(Page segmentation data)
Start of Block
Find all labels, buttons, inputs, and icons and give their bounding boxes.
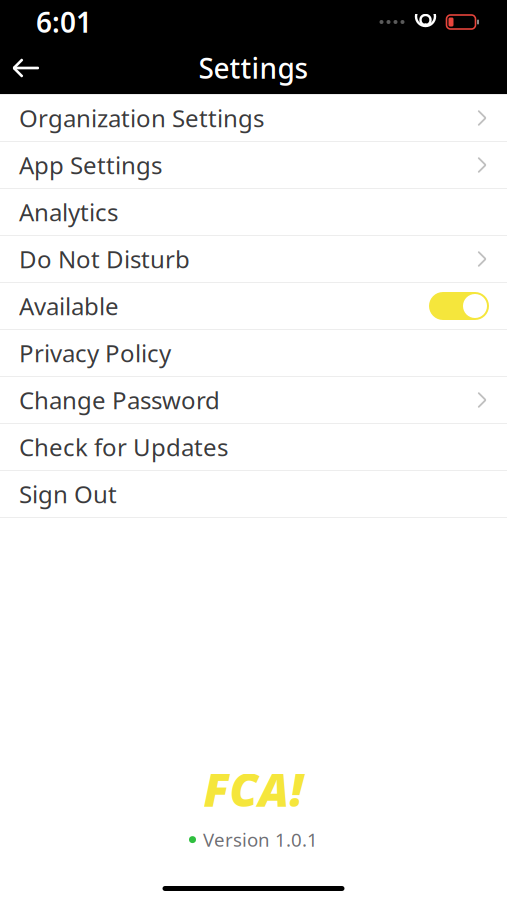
button[interactable]: Analytics <box>0 189 507 236</box>
button[interactable]: Change Password <box>0 377 507 424</box>
staticText: Check for Updates <box>19 431 228 463</box>
staticText: Settings <box>198 49 308 87</box>
staticText: Sign Out <box>19 478 117 510</box>
button[interactable]: App Settings <box>0 142 507 189</box>
button[interactable]: Available <box>0 283 507 330</box>
staticText: Version 1.0.1 <box>203 827 318 852</box>
staticText: Analytics <box>19 196 118 228</box>
button[interactable]: Do Not Disturb <box>0 236 507 283</box>
staticText: FCA! <box>204 759 304 819</box>
button[interactable]: Check for Updates <box>0 424 507 471</box>
staticText: 6:01 <box>36 3 92 41</box>
staticText: Available <box>19 290 119 322</box>
staticText: Privacy Policy <box>19 337 171 369</box>
staticText: Organization Settings <box>19 102 264 134</box>
button[interactable]: Back <box>0 46 52 90</box>
button[interactable]: Privacy Policy <box>0 330 507 377</box>
button[interactable]: Sign Out <box>0 471 507 518</box>
staticText: Change Password <box>19 384 220 416</box>
button[interactable]: Organization Settings <box>0 95 507 142</box>
staticText: Do Not Disturb <box>19 243 190 275</box>
staticText: App Settings <box>19 149 162 181</box>
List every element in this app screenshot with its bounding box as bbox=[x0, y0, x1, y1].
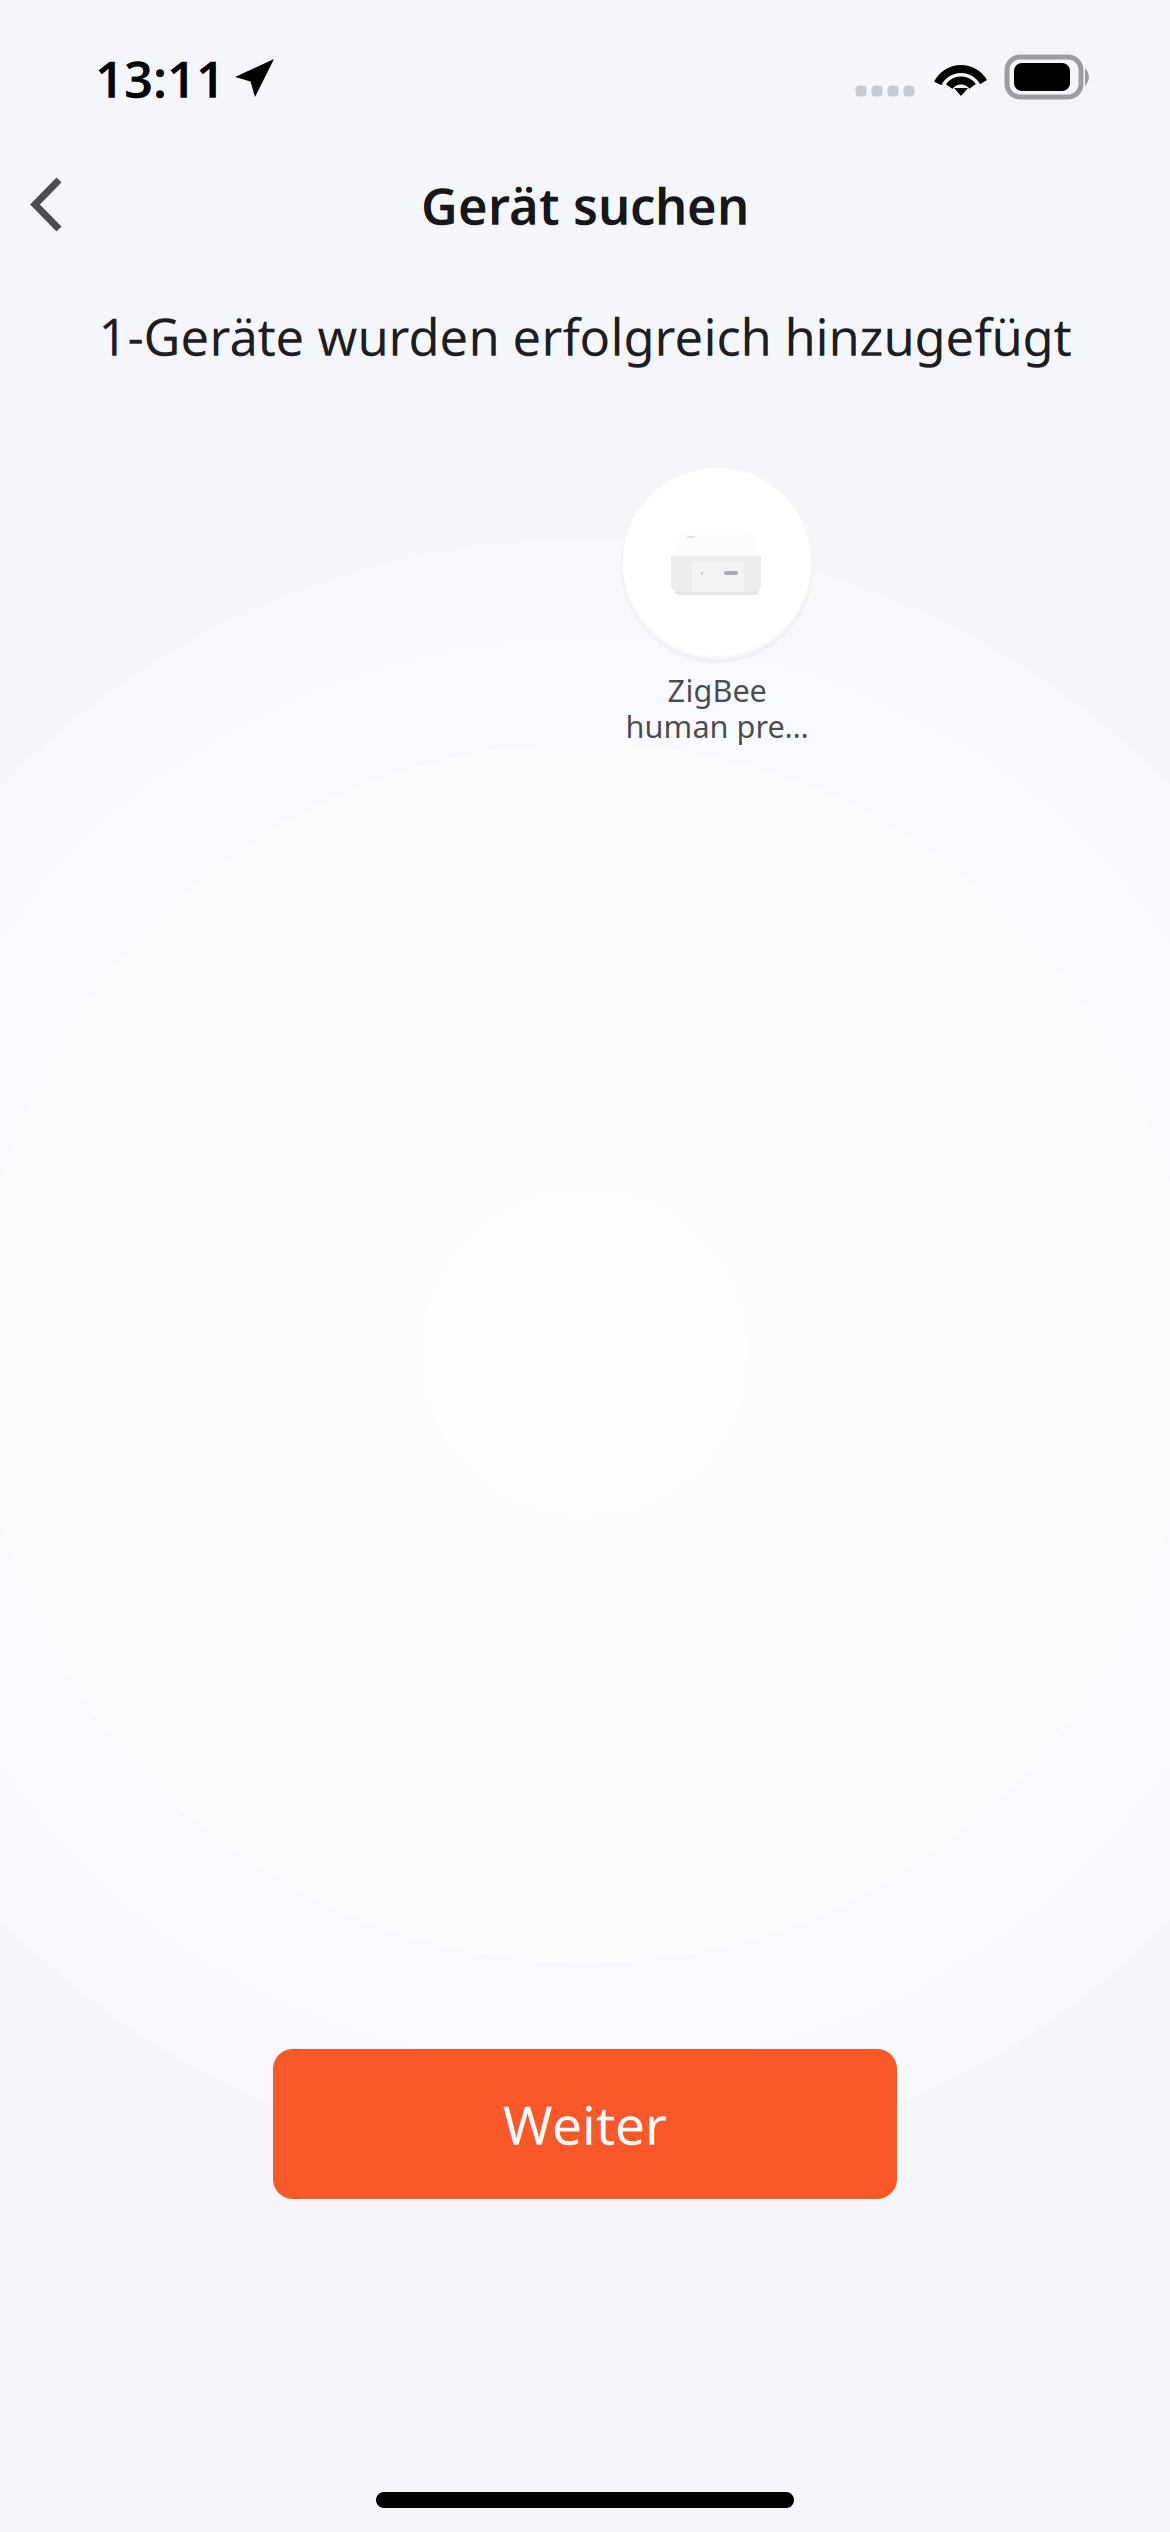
staticText: 1-Geräte wurden erfolgreich hinzugefügt bbox=[98, 302, 1072, 370]
staticText: human pre… bbox=[626, 706, 808, 746]
staticText: Weiter bbox=[503, 2089, 667, 2159]
button[interactable]: Weiter bbox=[273, 2049, 897, 2199]
staticText: 13:11 bbox=[95, 44, 225, 112]
staticText: Gerät suchen bbox=[421, 171, 749, 239]
staticText: ZigBee bbox=[668, 670, 766, 710]
button[interactable]: Back bbox=[0, 144, 101, 268]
End of Block
__TASK ITEM__. Give back the lines from the one containing "List every element" through the last line of the records above exactly as they appear, both included, and no pictures.

__RESULT__.
List every element in this app screenshot with its bounding box as bbox=[x0, y0, x1, y1].
staticText: 1-Geräte wurden erfolgreich hinzugefügt bbox=[98, 302, 1072, 370]
staticText: human pre… bbox=[626, 706, 808, 746]
staticText: Weiter bbox=[503, 2089, 667, 2159]
button[interactable]: Weiter bbox=[273, 2049, 897, 2199]
staticText: 13:11 bbox=[95, 44, 225, 112]
staticText: Gerät suchen bbox=[421, 171, 749, 239]
staticText: ZigBee bbox=[668, 670, 766, 710]
button[interactable]: Back bbox=[0, 144, 101, 268]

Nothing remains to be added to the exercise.